**REQUIREMENT**
Reproduce precisely the lines of the listing below, starting with the line that contains "en Internett, Kühlschrank" and stopping after the line that contains "che Terrasse und Zutritt zu einer größeren"; include nothing else.
+++ PROVIDED RECORDS +++
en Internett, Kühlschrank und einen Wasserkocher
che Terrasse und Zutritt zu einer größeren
+++
+++ PROVIDED RECORDS +++
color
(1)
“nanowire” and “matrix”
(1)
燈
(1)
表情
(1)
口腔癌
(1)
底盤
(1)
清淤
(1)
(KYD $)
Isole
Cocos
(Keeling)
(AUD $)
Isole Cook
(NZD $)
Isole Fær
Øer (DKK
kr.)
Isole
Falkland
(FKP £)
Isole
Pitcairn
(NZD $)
+++
**YOUR RESPONSE**
en Internett, Kühlschrank und einen Wasserkocher
che Terrasse und Zutritt zu einer größeren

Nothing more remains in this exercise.